**Work to be completed:** "pasang" is the word to look for; copy each line of the listing where it occurs.

**Material for this task:**
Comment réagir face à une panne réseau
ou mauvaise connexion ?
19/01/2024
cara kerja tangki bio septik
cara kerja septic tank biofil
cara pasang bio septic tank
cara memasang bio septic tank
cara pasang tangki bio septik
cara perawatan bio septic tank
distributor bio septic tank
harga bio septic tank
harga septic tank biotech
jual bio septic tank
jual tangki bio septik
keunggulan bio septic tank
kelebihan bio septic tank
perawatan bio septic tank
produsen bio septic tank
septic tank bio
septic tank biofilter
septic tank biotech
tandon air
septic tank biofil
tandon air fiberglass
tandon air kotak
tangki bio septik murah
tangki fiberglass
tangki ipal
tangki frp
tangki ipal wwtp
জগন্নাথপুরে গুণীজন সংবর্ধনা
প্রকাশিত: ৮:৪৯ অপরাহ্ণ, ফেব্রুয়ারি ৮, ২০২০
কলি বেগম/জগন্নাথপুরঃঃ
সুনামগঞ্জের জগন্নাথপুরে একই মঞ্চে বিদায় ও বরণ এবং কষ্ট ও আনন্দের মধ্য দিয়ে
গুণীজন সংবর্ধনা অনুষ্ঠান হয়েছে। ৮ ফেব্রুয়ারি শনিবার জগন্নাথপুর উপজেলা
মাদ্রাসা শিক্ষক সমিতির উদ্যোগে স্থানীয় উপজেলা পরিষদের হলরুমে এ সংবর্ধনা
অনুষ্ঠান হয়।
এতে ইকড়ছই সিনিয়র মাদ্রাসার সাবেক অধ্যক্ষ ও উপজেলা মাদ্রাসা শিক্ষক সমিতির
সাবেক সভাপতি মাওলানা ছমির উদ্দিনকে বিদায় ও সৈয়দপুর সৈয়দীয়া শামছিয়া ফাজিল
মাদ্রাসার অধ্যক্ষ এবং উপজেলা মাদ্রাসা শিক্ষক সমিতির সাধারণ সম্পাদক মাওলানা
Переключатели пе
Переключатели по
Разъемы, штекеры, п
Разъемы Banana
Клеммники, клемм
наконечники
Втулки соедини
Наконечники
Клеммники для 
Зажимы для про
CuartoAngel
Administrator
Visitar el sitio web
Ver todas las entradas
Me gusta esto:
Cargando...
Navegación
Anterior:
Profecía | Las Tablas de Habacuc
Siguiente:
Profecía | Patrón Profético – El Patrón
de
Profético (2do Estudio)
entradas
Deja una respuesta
==
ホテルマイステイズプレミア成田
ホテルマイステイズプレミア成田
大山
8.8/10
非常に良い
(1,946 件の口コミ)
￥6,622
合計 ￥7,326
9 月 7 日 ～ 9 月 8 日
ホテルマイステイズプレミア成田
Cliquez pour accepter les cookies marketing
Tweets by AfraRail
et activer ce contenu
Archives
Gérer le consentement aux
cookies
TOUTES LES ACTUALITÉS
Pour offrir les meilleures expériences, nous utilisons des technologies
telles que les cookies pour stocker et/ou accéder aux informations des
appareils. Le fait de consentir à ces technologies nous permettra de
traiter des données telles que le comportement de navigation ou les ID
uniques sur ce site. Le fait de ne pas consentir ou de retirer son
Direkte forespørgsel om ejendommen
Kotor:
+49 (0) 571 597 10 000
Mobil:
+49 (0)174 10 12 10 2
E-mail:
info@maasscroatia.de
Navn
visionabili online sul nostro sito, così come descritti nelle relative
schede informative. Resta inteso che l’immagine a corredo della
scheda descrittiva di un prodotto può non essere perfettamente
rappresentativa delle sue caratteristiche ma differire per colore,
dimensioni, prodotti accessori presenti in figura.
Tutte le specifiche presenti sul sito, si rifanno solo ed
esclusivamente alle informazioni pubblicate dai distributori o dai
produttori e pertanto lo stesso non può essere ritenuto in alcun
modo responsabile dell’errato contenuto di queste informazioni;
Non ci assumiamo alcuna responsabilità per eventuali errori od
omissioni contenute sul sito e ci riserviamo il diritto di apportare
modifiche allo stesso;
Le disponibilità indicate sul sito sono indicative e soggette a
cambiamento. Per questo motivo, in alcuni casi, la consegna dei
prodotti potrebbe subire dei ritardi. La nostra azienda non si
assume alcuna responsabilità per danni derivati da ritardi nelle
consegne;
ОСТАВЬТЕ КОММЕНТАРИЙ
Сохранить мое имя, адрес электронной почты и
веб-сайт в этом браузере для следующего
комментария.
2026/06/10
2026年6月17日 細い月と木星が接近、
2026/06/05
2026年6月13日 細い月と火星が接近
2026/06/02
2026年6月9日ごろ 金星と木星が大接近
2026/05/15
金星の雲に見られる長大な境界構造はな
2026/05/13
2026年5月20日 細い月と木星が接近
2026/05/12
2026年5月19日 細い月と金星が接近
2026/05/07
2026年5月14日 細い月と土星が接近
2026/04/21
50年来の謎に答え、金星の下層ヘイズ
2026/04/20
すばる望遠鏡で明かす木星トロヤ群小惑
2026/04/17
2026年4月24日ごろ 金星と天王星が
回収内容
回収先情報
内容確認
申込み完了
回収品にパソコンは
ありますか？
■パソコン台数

**Exercise output:**
cara pasang bio septic tank
cara pasang tangki bio septik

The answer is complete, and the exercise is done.